BEGIN Task inputs
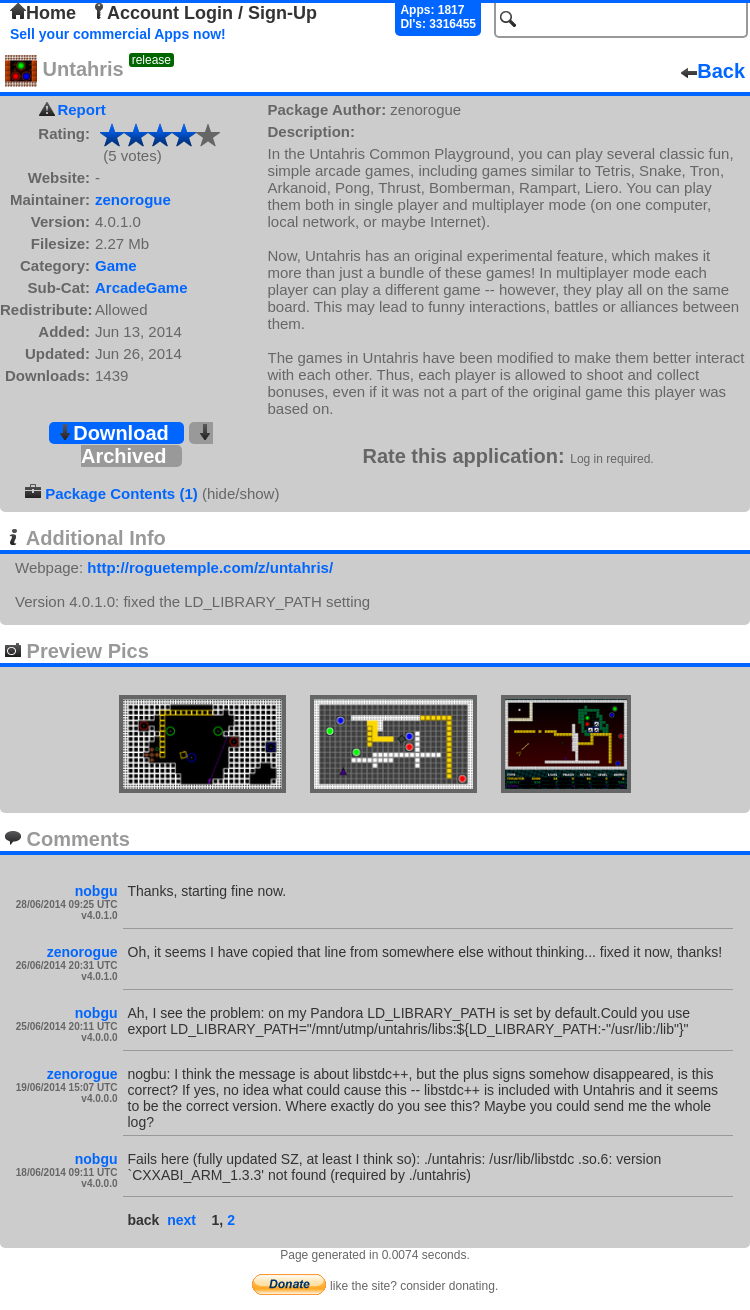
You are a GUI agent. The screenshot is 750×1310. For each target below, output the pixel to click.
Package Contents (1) (121, 493)
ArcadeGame (141, 287)
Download (113, 433)
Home (43, 13)
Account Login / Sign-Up (204, 13)
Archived (147, 445)
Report (81, 109)
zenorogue (133, 199)
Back (713, 71)
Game (116, 265)
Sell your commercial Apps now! (118, 34)
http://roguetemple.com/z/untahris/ (210, 567)
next (181, 1220)
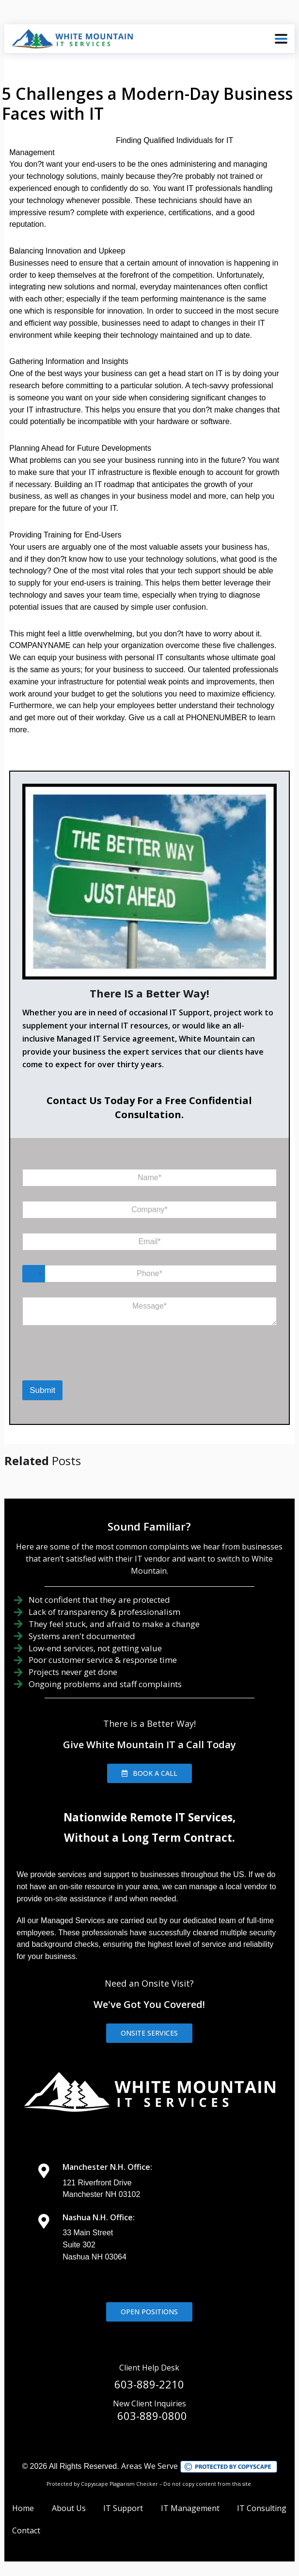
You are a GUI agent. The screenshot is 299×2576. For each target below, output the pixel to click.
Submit (42, 1390)
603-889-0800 (152, 2415)
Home (23, 2508)
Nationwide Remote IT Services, (149, 1817)
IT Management (190, 2508)
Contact (26, 2530)
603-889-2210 (149, 2384)
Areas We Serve (149, 2466)
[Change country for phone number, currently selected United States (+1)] (33, 1273)
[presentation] (72, 1367)
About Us (69, 2508)
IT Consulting (261, 2508)
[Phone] (149, 1273)
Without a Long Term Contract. (149, 1837)
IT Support (123, 2508)
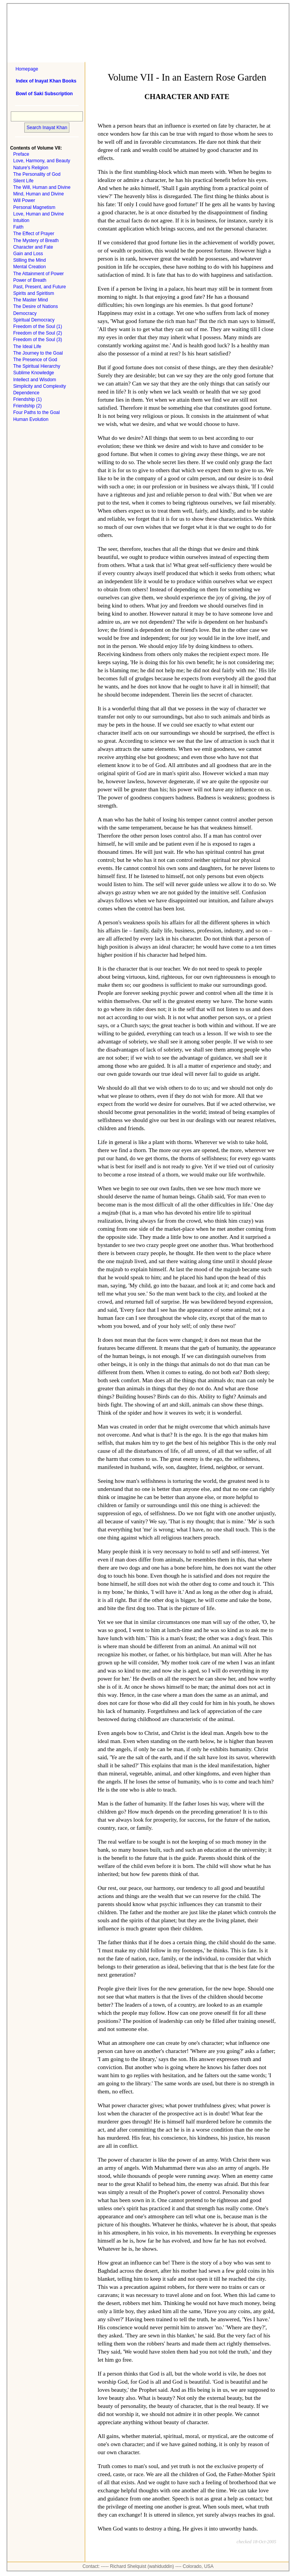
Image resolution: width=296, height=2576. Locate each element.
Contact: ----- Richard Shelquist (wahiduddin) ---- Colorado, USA (148, 2566)
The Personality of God (37, 174)
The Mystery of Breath (36, 240)
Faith (18, 227)
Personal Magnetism (34, 207)
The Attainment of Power (38, 273)
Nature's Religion (30, 167)
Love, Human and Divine (38, 214)
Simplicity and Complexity (39, 386)
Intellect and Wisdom (34, 379)
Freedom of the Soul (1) (37, 326)
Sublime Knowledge (33, 372)
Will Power (24, 200)
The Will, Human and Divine (42, 187)
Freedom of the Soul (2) (37, 333)
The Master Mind (30, 300)
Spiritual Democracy (33, 320)
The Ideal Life (27, 346)
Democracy (25, 313)
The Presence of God (35, 359)
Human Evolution (30, 419)
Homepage (26, 69)
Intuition (21, 220)
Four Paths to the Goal (36, 412)
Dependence (26, 392)
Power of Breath (29, 280)
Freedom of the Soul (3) (37, 339)
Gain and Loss (28, 253)
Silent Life (23, 180)
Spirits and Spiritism (33, 293)
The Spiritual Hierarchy (36, 366)
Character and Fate (33, 247)
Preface (21, 154)
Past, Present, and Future (39, 286)
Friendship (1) (27, 399)
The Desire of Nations (35, 306)
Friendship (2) (27, 406)
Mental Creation (29, 266)
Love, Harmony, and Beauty (41, 160)
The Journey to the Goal (38, 353)
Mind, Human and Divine (38, 194)
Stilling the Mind (29, 260)
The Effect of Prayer (33, 233)
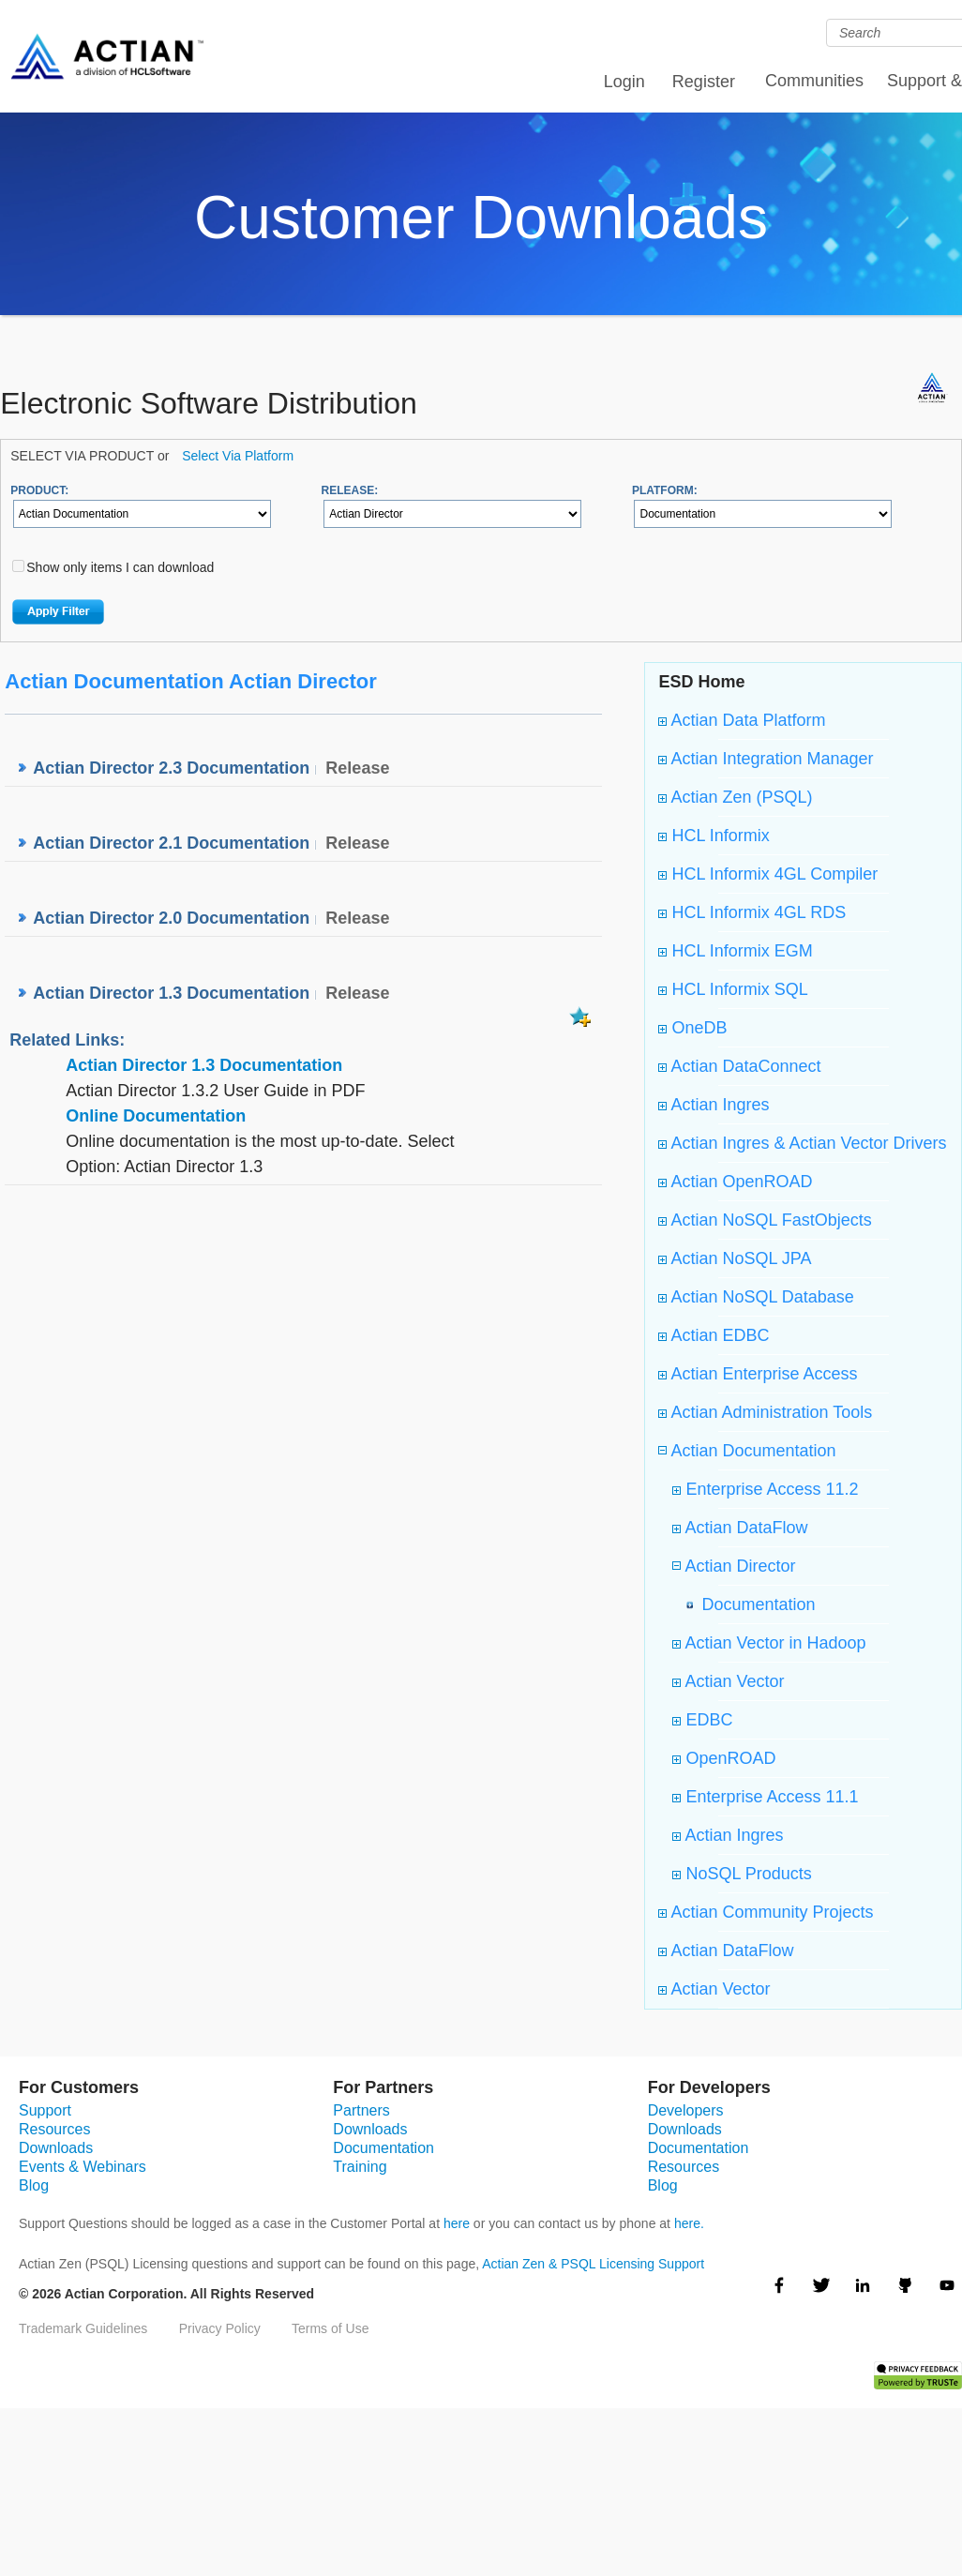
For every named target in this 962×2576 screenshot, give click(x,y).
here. (689, 2223)
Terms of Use (330, 2328)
END Task inputs
### Directions:
The entries above hold a line with "Simplicity and Complexity (39, 386)" and a later line with "The Journey to the Goal (38, 353)". Write out exactly those lines and all lines between, nothing more.

### Exercise answer:
Simplicity and Complexity (39, 386)
Intellect and Wisdom (34, 379)
Freedom of the Soul (1) (37, 326)
Sublime Knowledge (33, 372)
Will Power (24, 200)
The Will, Human and Divine (42, 187)
Freedom of the Soul (2) (37, 333)
The Master Mind (30, 300)
Spiritual Democracy (33, 320)
The Ideal Life (27, 346)
Democracy (25, 313)
The Presence of God (35, 359)
Human Evolution (30, 419)
Homepage (26, 69)
Intuition (21, 220)
Four Paths to the Goal (36, 412)
Dependence (26, 392)
Power of Breath (29, 280)
Freedom of the Soul (3) (37, 339)
Gain and Loss (28, 253)
Silent Life (23, 180)
Spirits and Spiritism (33, 293)
The Spiritual Hierarchy (36, 366)
Character and Fate (33, 247)
Preface (21, 154)
Past, Present, and Future (39, 286)
Friendship (1) (27, 399)
The Desire of Nations (35, 306)
Friendship (2) (27, 406)
Mental Creation (29, 266)
Love, Harmony, and Beauty (41, 160)
The Journey to the Goal (38, 353)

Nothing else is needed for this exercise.